Single by Hank Williams
- B-side: "A House of Gold"
- Released: 1954
- Recorded: 1950 (Unconfirmed)
- Genre: Country
- Length: 2:37
- Label: MGM Records
- Songwriter: Hank Williams

= How Can You Refuse Him Now =

"How Can You Refuse Him Now" is a hymn written by Hank Williams and issued by MGM Records in 1954. The original recording is a demo that was likely recorded in 1950. The song describes Christ's suffering on the cross ("As they nailed his hands, he cried, 'They don't understand'...") and admonishes the listener for turning away from the Lord.

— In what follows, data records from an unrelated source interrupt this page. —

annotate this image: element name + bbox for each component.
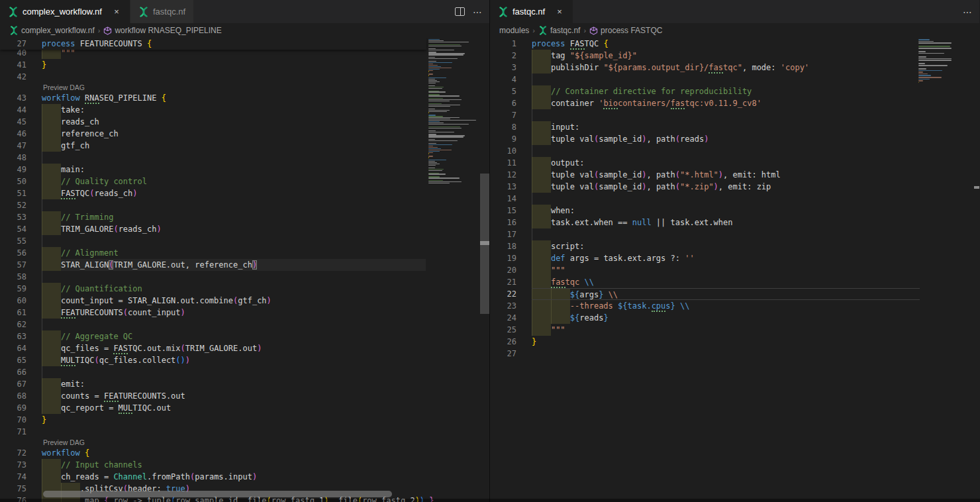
code-line-56[interactable]: 56 // Alignment [0, 247, 489, 259]
line-number[interactable]: 2 [490, 50, 532, 62]
line-number[interactable]: 11 [490, 157, 532, 169]
line-number[interactable]: 67 [0, 378, 42, 390]
code-line-53[interactable]: 53 // Trimming [0, 211, 489, 223]
code-line-54[interactable]: 54 TRIM_GALORE(reads_ch) [0, 223, 489, 235]
code-line-58[interactable]: 58 [0, 271, 489, 283]
code-line-55[interactable]: 55 [0, 235, 489, 247]
code-line-47[interactable]: 47 gtf_ch [0, 140, 489, 152]
breadcrumb-item[interactable]: complex_workflow.nf [9, 26, 95, 35]
line-number[interactable]: 57 [0, 259, 42, 271]
breadcrumb-item[interactable]: workflow RNASEQ_PIPELINE [103, 26, 221, 35]
code-line-11[interactable]: 11 output: [490, 157, 979, 169]
code-line-7[interactable]: 7 [490, 109, 979, 121]
line-number[interactable]: 8 [490, 121, 532, 133]
line-number[interactable]: 14 [490, 193, 532, 205]
code-line-74[interactable]: 74 ch_reads = Channel.fromPath(params.in… [0, 471, 489, 483]
code-line-25[interactable]: 25 """ [490, 324, 979, 336]
line-number[interactable]: 17 [490, 228, 532, 240]
code-line-18[interactable]: 18 script: [490, 240, 979, 252]
minimap[interactable] [427, 38, 480, 502]
sticky-scroll-line[interactable]: 27 process FEATURECOUNTS { [0, 38, 426, 50]
line-number[interactable]: 9 [490, 133, 532, 145]
code-line-65[interactable]: 65 MULTIQC(qc_files.collect()) [0, 354, 489, 366]
line-number[interactable]: 54 [0, 223, 42, 235]
line-number[interactable]: 71 [0, 426, 42, 438]
code-line-52[interactable]: 52 [0, 199, 489, 211]
code-line-43[interactable]: 43 workflow RNASEQ_PIPELINE { [0, 92, 489, 104]
line-number[interactable]: 49 [0, 164, 42, 176]
code-line-26[interactable]: 26 } [490, 336, 979, 348]
code-line-63[interactable]: 63 // Aggregate QC [0, 330, 489, 342]
line-number[interactable]: 7 [490, 109, 532, 121]
line-number[interactable]: 73 [0, 459, 42, 471]
code-line-6[interactable]: 6 container 'biocontainers/fastqc:v0.11.… [490, 97, 979, 109]
line-number[interactable]: 23 [490, 300, 532, 312]
code-editor[interactable]: 40 """ 41 } 42 Preview DAG 43 workflow R… [0, 38, 489, 502]
code-line-73[interactable]: 73 // Input channels [0, 459, 489, 471]
code-line-70[interactable]: 70 } [0, 414, 489, 426]
code-line-71[interactable]: 71 [0, 426, 489, 438]
minimap[interactable] [917, 38, 955, 502]
line-number[interactable]: 18 [490, 240, 532, 252]
line-number[interactable]: 4 [490, 74, 532, 85]
line-number[interactable]: 70 [0, 414, 42, 426]
line-number[interactable]: 24 [490, 312, 532, 324]
line-number[interactable]: 41 [0, 59, 42, 71]
tab-complex_workflow.nf[interactable]: complex_workflow.nf × [0, 0, 130, 23]
tab-fastqc.nf[interactable]: fastqc.nf [130, 0, 194, 23]
code-line-16[interactable]: 16 task.ext.when == null || task.ext.whe… [490, 217, 979, 228]
line-number[interactable]: 55 [0, 235, 42, 247]
line-number[interactable]: 62 [0, 319, 42, 330]
code-line-20[interactable]: 20 """ [490, 264, 979, 276]
line-number[interactable]: 25 [490, 324, 532, 336]
code-line-44[interactable]: 44 take: [0, 104, 489, 116]
code-line-2[interactable]: 2 tag "${sample_id}" [490, 50, 979, 62]
code-editor[interactable]: 1 process FASTQC { 2 tag "${sample_id}" … [490, 38, 979, 502]
code-line-1[interactable]: 1 process FASTQC { [490, 38, 979, 50]
line-number[interactable]: 20 [490, 264, 532, 276]
line-number[interactable]: 21 [490, 276, 532, 288]
line-number[interactable]: 75 [0, 483, 42, 495]
line-number[interactable]: 46 [0, 128, 42, 140]
code-line-27[interactable]: 27 [490, 348, 979, 360]
code-line-72[interactable]: 72 workflow { [0, 447, 489, 459]
code-line-21[interactable]: 21 fastqc \\ [490, 276, 979, 288]
code-line-41[interactable]: 41 } [0, 59, 489, 71]
line-number[interactable]: 16 [490, 217, 532, 228]
code-line-46[interactable]: 46 reference_ch [0, 128, 489, 140]
line-number[interactable]: 1 [490, 38, 532, 50]
code-line-9[interactable]: 9 tuple val(sample_id), path(reads) [490, 133, 979, 145]
line-number[interactable]: 53 [0, 211, 42, 223]
more-actions-icon[interactable]: ⋯ [473, 7, 483, 17]
line-number[interactable]: 44 [0, 104, 42, 116]
breadcrumb-item[interactable]: modules [499, 26, 529, 35]
code-line-57[interactable]: 57 STAR_ALIGN(TRIM_GALORE.out, reference… [0, 259, 489, 271]
code-line-48[interactable]: 48 [0, 152, 489, 164]
codelens-preview-dag[interactable]: Preview DAG [43, 438, 85, 447]
line-number[interactable]: 51 [0, 187, 42, 199]
code-line-3[interactable]: 3 publishDir "${params.output_dir}/fastq… [490, 62, 979, 74]
code-line-22[interactable]: 22 ${args} \\ [490, 288, 979, 300]
line-number[interactable]: 45 [0, 116, 42, 128]
line-number[interactable]: 59 [0, 283, 42, 295]
code-line-15[interactable]: 15 when: [490, 205, 979, 217]
line-number[interactable]: 3 [490, 62, 532, 74]
code-line-5[interactable]: 5 // Container directive for reproducibi… [490, 85, 979, 97]
code-line-19[interactable]: 19 def args = task.ext.args ?: '' [490, 252, 979, 264]
line-number[interactable]: 50 [0, 176, 42, 187]
line-number[interactable]: 12 [490, 169, 532, 181]
code-line-42[interactable]: 42 [0, 71, 489, 83]
line-number[interactable]: 65 [0, 354, 42, 366]
code-line-60[interactable]: 60 count_input = STAR_ALIGN.out.combine(… [0, 295, 489, 307]
line-number[interactable]: 43 [0, 92, 42, 104]
codelens-preview-dag[interactable]: Preview DAG [43, 83, 85, 92]
code-line-14[interactable]: 14 [490, 193, 979, 205]
code-line-51[interactable]: 51 FASTQC(reads_ch) [0, 187, 489, 199]
line-number[interactable]: 6 [490, 97, 532, 109]
breadcrumb-item[interactable]: process FASTQC [589, 26, 662, 35]
code-line-69[interactable]: 69 qc_report = MULTIQC.out [0, 402, 489, 414]
horizontal-scrollbar-thumb[interactable] [43, 491, 392, 497]
tab-fastqc.nf[interactable]: fastqc.nf × [490, 0, 573, 23]
line-number[interactable]: 47 [0, 140, 42, 152]
code-line-68[interactable]: 68 counts = FEATURECOUNTS.out [0, 390, 489, 402]
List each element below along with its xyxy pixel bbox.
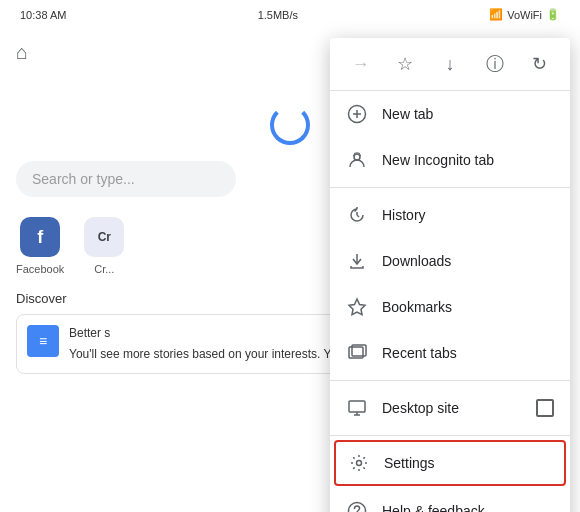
svg-point-3 [354,154,360,160]
search-bar[interactable]: Search or type... [16,161,236,197]
menu-item-bookmarks[interactable]: Bookmarks [330,284,570,330]
desktop-site-checkbox[interactable] [536,399,554,417]
time-display: 10:38 AM [20,9,66,21]
wifi-icon: VoWiFi [507,9,542,21]
menu-item-recent-tabs[interactable]: Recent tabs [330,330,570,376]
desktop-site-label: Desktop site [382,400,522,416]
download-button[interactable]: ↓ [434,48,466,80]
battery-icon: 🔋 [546,8,560,21]
dropdown-menu: → ☆ ↓ ⓘ ↻ New tab New Incognito tab [330,38,570,512]
history-label: History [382,207,554,223]
signal-area: 📶 VoWiFi 🔋 [489,8,560,21]
divider-2 [330,380,570,381]
home-icon[interactable]: ⌂ [16,41,28,64]
bookmark-button[interactable]: ☆ [389,48,421,80]
chrome-shortcut-icon: Cr [84,217,124,257]
menu-item-desktop-site[interactable]: Desktop site [330,385,570,431]
signal-bars-icon: 📶 [489,8,503,21]
speed-display: 1.5MB/s [258,9,298,21]
bookmarks-label: Bookmarks [382,299,554,315]
divider-1 [330,187,570,188]
svg-point-5 [359,155,361,157]
gear-icon [348,452,370,474]
menu-item-history[interactable]: History [330,192,570,238]
forward-button[interactable]: → [344,48,376,80]
svg-marker-7 [349,299,365,315]
new-tab-label: New tab [382,106,554,122]
plus-circle-icon [346,103,368,125]
svg-point-4 [353,155,355,157]
status-bar: 10:38 AM 1.5MB/s 📶 VoWiFi 🔋 [0,8,580,21]
svg-rect-10 [349,401,365,412]
menu-item-incognito[interactable]: New Incognito tab [330,137,570,183]
monitor-icon [346,397,368,419]
recent-tabs-icon [346,342,368,364]
toolbar-row: → ☆ ↓ ⓘ ↻ [330,38,570,91]
menu-item-downloads[interactable]: Downloads [330,238,570,284]
svg-point-14 [349,503,366,513]
menu-item-settings[interactable]: Settings [334,440,566,486]
downloads-label: Downloads [382,253,554,269]
facebook-icon: f [20,217,60,257]
incognito-label: New Incognito tab [382,152,554,168]
divider-3 [330,435,570,436]
google-logo [270,105,310,145]
refresh-button[interactable]: ↻ [524,48,556,80]
recent-tabs-label: Recent tabs [382,345,554,361]
chrome-shortcut-label: Cr... [94,263,114,275]
info-button[interactable]: ⓘ [479,48,511,80]
settings-label: Settings [384,455,552,471]
facebook-label: Facebook [16,263,64,275]
menu-item-new-tab[interactable]: New tab [330,91,570,137]
history-icon [346,204,368,226]
shortcut-chrome[interactable]: Cr Cr... [84,217,124,275]
star-icon [346,296,368,318]
incognito-icon [346,149,368,171]
svg-point-13 [357,461,362,466]
menu-item-help[interactable]: Help & feedback [330,488,570,512]
help-label: Help & feedback [382,503,554,512]
article-icon: ≡ [27,325,59,357]
downloads-icon [346,250,368,272]
help-icon [346,500,368,512]
shortcut-facebook[interactable]: f Facebook [16,217,64,275]
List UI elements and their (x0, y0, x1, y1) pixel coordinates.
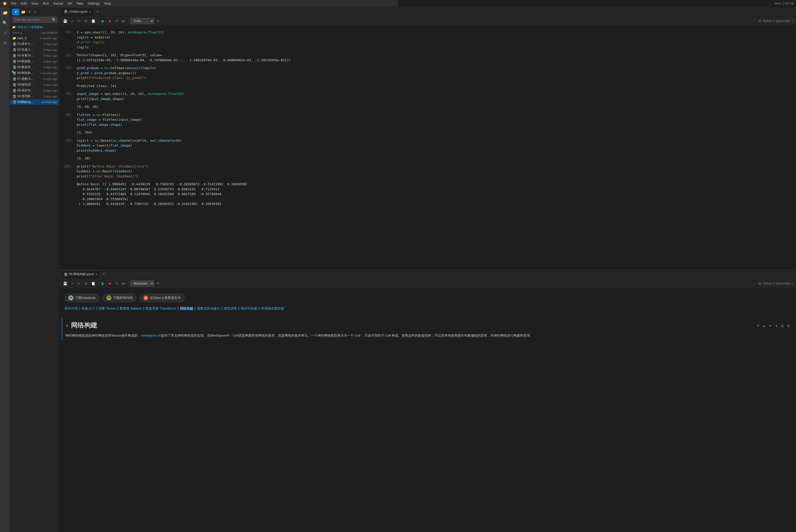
search-icon: 🔍 (52, 18, 56, 21)
file-modified: 8 days ago (37, 54, 57, 57)
file-modified: 8 days ago (37, 48, 57, 51)
cell-type-select[interactable]: Code Markdown Raw (130, 18, 154, 24)
cell-body[interactable]: X = ops.ones((1, 28, 28), mindspore.floa… (75, 28, 398, 51)
menu-file[interactable]: File (9, 1, 18, 6)
toolbar-separator (98, 18, 99, 23)
cell-body[interactable]: input_image = ops.ones((3, 28, 28), mind… (75, 90, 398, 103)
open-folder-button[interactable]: 📂 (20, 9, 26, 15)
cell-6-output: Predicted class: [4] (59, 82, 398, 90)
cell-body-output: (3, 28, 28) (75, 103, 398, 110)
sidebar-icon-bar: 📁 🔍 ⎇ ⚙ (0, 7, 10, 266)
file-name: 10-使用静... (17, 94, 37, 98)
add-cell-button[interactable]: + (70, 18, 75, 24)
cell-10-input: [10]: print(f"Before ReLU: {hidden1}\n\n… (59, 163, 398, 180)
upload-button[interactable]: ⬆ (27, 9, 32, 15)
list-item[interactable]: 📓 10-使用静... 8 days ago (10, 93, 59, 99)
copy-cell-button[interactable]: ⧉ (83, 18, 89, 24)
paste-cell-button[interactable]: 📋 (90, 18, 97, 24)
notebook-icon: 📓 (12, 94, 16, 98)
breadcrumb-path[interactable]: / 初学入门 / 初学教程 / (16, 25, 44, 29)
cut-cell-button[interactable]: ✂ (76, 18, 82, 24)
tab-untitled[interactable]: 📓 Untitled.ipynb × (60, 7, 94, 16)
sidebar-extensions-icon[interactable]: ⚙ (1, 39, 8, 46)
list-item[interactable]: 📓 05-数据变... 8 days ago (10, 64, 59, 70)
cell-body[interactable]: print(f"Before ReLU: {hidden1}\n\n") hid… (75, 163, 398, 180)
tab-close-button[interactable]: × (89, 10, 91, 14)
cell-number-output (59, 103, 75, 110)
cell-input[interactable]: flatten = nn.Flatten() flat_image = flat… (75, 111, 398, 129)
cell-output: Predicted class: [4] (75, 82, 398, 90)
list-item[interactable]: 📓 04-数据集... 8 days ago (10, 58, 59, 64)
list-item[interactable]: 📓 07-函数式... 8 days ago (10, 76, 59, 82)
sidebar-folder-icon[interactable]: 📁 (1, 9, 8, 16)
search-box: 🔍 (12, 17, 57, 23)
cell-number: [7]: (59, 90, 75, 103)
file-modified: 8 days ago (37, 66, 57, 69)
cell-5-output: [5]: Tensor(shape=[1, 10], dtype=Float32… (59, 52, 398, 63)
list-item[interactable]: 📓 02-快速入... 8 days ago (10, 47, 59, 53)
search-input[interactable] (12, 17, 57, 23)
cell-body[interactable]: layer1 = nn.Dense(in_channels=28*28, out… (75, 137, 398, 155)
menu-settings[interactable]: Settings (86, 1, 102, 6)
cell-9-input: [9]: layer1 = nn.Dense(in_channels=28*28… (59, 137, 398, 155)
list-item[interactable]: 📁 rank_0 6 minutes ago (10, 35, 59, 41)
save-button[interactable]: 💾 (61, 18, 69, 24)
list-item[interactable]: 📓 Untitled.ip... seconds ago (10, 99, 59, 105)
restart-kernel-button[interactable]: ↺ (113, 18, 119, 24)
breadcrumb: 📁 / 初学入门 / 初学教程 / (10, 24, 59, 30)
cell-10-output: Before ReLU: [[ 1.0966451 -0.4430229 0.7… (59, 181, 398, 208)
menu-view[interactable]: View (29, 1, 40, 6)
restart-run-button[interactable]: ⏭ (120, 18, 127, 24)
cell-body-output: Predicted class: [4] (75, 82, 398, 90)
cell-body[interactable]: flatten = nn.Flatten() flat_image = flat… (75, 111, 398, 129)
cell-input[interactable]: pred_probab = nn.Softmax(axis=1)(logits)… (75, 64, 398, 82)
menu-bar: File Edit View Run Kernel Git Tabs Setti… (0, 0, 398, 7)
new-file-button[interactable]: + (12, 8, 19, 15)
menu-tabs[interactable]: Tabs (74, 1, 85, 6)
cell-input[interactable]: print(f"Before ReLU: {hidden1}\n\n") hid… (75, 163, 398, 180)
column-name-header[interactable]: Name ▲ (12, 31, 33, 34)
folder-icon: 📁 (12, 36, 16, 40)
file-name: 07-函数式... (17, 77, 37, 81)
sidebar-search-icon[interactable]: 🔍 (1, 19, 8, 26)
menu-git[interactable]: Git (65, 1, 74, 6)
cell-number-output (59, 181, 75, 208)
toolbar-separator-2 (129, 18, 129, 23)
cell-5-input: [5]: X = ops.ones((1, 28, 28), mindspore… (59, 28, 398, 51)
list-item[interactable]: 📓 09-保存与... 8 days ago (10, 88, 59, 93)
menu-kernel[interactable]: Kernel (51, 1, 65, 6)
file-list-header[interactable]: Name ▲ Last Modified (10, 30, 59, 35)
breadcrumb-home[interactable]: 📁 (12, 25, 16, 29)
top-nb-content[interactable]: [5]: X = ops.ones((1, 28, 28), mindspore… (59, 26, 398, 266)
sidebar-git-icon[interactable]: ⎇ (1, 30, 8, 36)
cell-body[interactable]: pred_probab = nn.Softmax(axis=1)(logits)… (75, 64, 398, 82)
top-tab-bar: 📓 Untitled.ipynb × + (59, 7, 398, 16)
cell-output: (3, 784) (75, 129, 398, 136)
file-name: 09-保存与... (17, 88, 37, 93)
refresh-button[interactable]: ↻ (33, 9, 37, 15)
cell-input[interactable]: layer1 = nn.Dense(in_channels=28*28, out… (75, 137, 398, 155)
file-modified: 6 minutes ago (37, 37, 57, 40)
column-modified-header[interactable]: Last Modified (33, 31, 57, 34)
menu-help[interactable]: Help (102, 1, 113, 6)
cell-input[interactable]: input_image = ops.ones((3, 28, 28), mind… (75, 90, 398, 103)
menu-edit[interactable]: Edit (19, 1, 29, 6)
cell-body-output: Before ReLU: [[ 1.0966451 -0.4430229 0.7… (75, 181, 398, 208)
cell-8-input: [8]: flatten = nn.Flatten() flat_image =… (59, 111, 398, 129)
file-modified: 8 days ago (37, 89, 57, 92)
refresh-kernel-button[interactable]: ↻ (155, 18, 161, 24)
cell-6-input: [6]: pred_probab = nn.Softmax(axis=1)(lo… (59, 64, 398, 82)
cell-input[interactable]: X = ops.ones((1, 28, 28), mindspore.floa… (75, 28, 398, 51)
run-cell-button[interactable]: ▶ (100, 18, 106, 24)
add-tab-button[interactable]: + (95, 9, 100, 15)
menu-run[interactable]: Run (41, 1, 51, 6)
list-item[interactable]: 📓 08-模型训... 8 days ago (10, 82, 59, 88)
cell-7-output: (3, 28, 28) (59, 103, 398, 110)
stop-cell-button[interactable]: ■ (107, 18, 112, 24)
list-item[interactable]: 📓 06-网络构... 7 minutes ago (10, 70, 59, 76)
list-item[interactable]: 📓 03-张量Te... 8 days ago (10, 53, 59, 58)
notebook-icon: 📓 (12, 54, 16, 58)
notebook-icon: 📓 (12, 71, 16, 75)
list-item[interactable]: 📓 01-基本介... 8 days ago (10, 41, 59, 47)
cell-7-input: [7]: input_image = ops.ones((3, 28, 28),… (59, 90, 398, 103)
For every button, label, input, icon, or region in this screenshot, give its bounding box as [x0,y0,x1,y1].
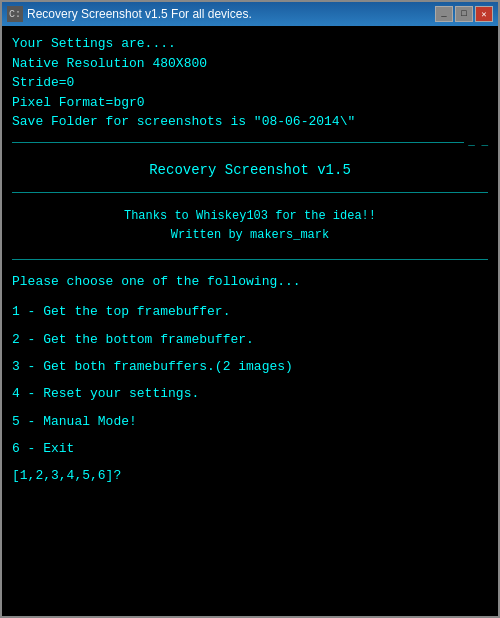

Williams' first musical experiences came in the church, with the singer revealing in a 1952 interview with Ralph Gleason that was reprinted in Rolling Stone in 1969, "My mother was an organist at Mt. Olive, Alabama and my earliest memory is sittin' on that organ stool by her and hollerin'. I must have been five or six years old and louder than anybody else." The B-side to "How Can You Refuse Him Now" was "A House of Gold," another hymn that would prove to be far more popular in the long run, being recorded by many artists.

==Cover versions==
- Hank's wife Audrey Williams cut the song for Decca in 1950.
- Porter Wagoner recorded the song for RCA in 1956.
- George Hamilton IV recorded the song for ABC Records in 1958.
- Hank Williams, Jr. cut the song in 1969.
- Holly Williams released a version of the song in 2004.